The waters broke in crisping ripples and the white spray rose in the red light of the sun, hid now in a sultry haze. Lagk lost consciousness, the harsh bruise of his fall had crushed his ribs; he sank into the green filminess of the lake like a heavy dark mass, not altogether without resistance. The water was churned with the involuntary muscular revolt; the currents rising upward from his twisting body, his flail-like extended arms, seamed the surface with interlacing currents. Lhatto still watched until all was gone, until even the perturbed water, save for the brushing of the wind, had come to rest.

Then Lhatto turned to Ogga. He was leaning on one arm with a wavering effort at steadiness, the other mechanically engaged in freeing his neck from the fatal noose, and his face, smeared and disfigured, was lifted towards her. The young savage woman, the Prehistoric, knelt beside him. She wiped his face with her hands, and put her cheeks to his. She hurried to the lake and brought water in her scooped palms and poured it on his head. She gathered skins from where they had been thrown down by Lagk. These she brought to Ogga and so placed them under and about him that he might rest more easily. She knelt beside him and, as instinctively as might a nurse to-day, soothed and caressed him. Ogga’s head lay in her lap, his eyes, now filled with tenderness and shining with joy, were fixed on hers. She brought him food. The horse was recovered. Finally, as Ogga was able to walk, though only feebly yet, the harsh concussion on his head yet lingering in dumb aches and dizzy and whirling shadows dancing before his eyes, she led him to the slim shelter of the rocks. The nightfall hastened. The intense stars shown in the inky vault above them, and the creeping cold followed the dazzling sunshine and the intemperate heat.

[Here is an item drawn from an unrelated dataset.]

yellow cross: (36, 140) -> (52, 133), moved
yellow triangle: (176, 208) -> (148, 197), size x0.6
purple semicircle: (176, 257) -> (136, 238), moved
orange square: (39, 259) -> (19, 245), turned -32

They gathered the warm furs about them, they shrank together in the night, they talked softly about Lagk, only a little way from them in the bottom of the lake, and their yet wondering minds, timid before the strange catastrophe of death, changed the shadows they saw about them into his image. He seemed to lurk in the crevice behind them, he rose suddenly at the end of the cairn, he stooped over them from the air, he crept between them, motionless and unfelt. They clasped each other in fright, and their eyes wild with a suffocating dread of interruption, of dispersal, of some nocturnal vengeance sweeping with the bat’s wing, from the air upon them, grew weary at length, and the shuddering horror succumbed to sleep. The morning sun smote their faces, pressed together by the pressure of love and fear. Their arms unlocked, their eyelids wet with dew parted, their lips opened with smiles; love rested upon them like a consecration, and with the sense of warmth, in the sunlight of the full day, the bright haloes and beckoning joys of life came back tumultuously, gay and sweet.

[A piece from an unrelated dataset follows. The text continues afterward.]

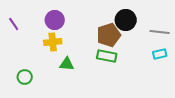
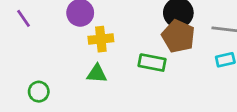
brown pentagon: (109, 35) -> (178, 36), moved, turned -30
yellow cross: (53, 42) -> (101, 39), moved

Ogga soon revived. The recuperative power in the wild man is part of the recuperative power of the wild life about him, of the animals, the plants, of the riven soil settling back into peace and cohesion and new fruitfulness, after shock and storm and fire. So again they prepared to move southward. Lhatto longed for the sea, and in both were growing the hidden instincts of home seeking, of rest; and dreams of a fair spot sheltered from storms, where there was good fishing, and trees and the surf beaten beaches, and the long endless plain of the ocean stretching into the scarlet blankets of the sunset, formed in their eyes, and drew them onward with irrevocable power.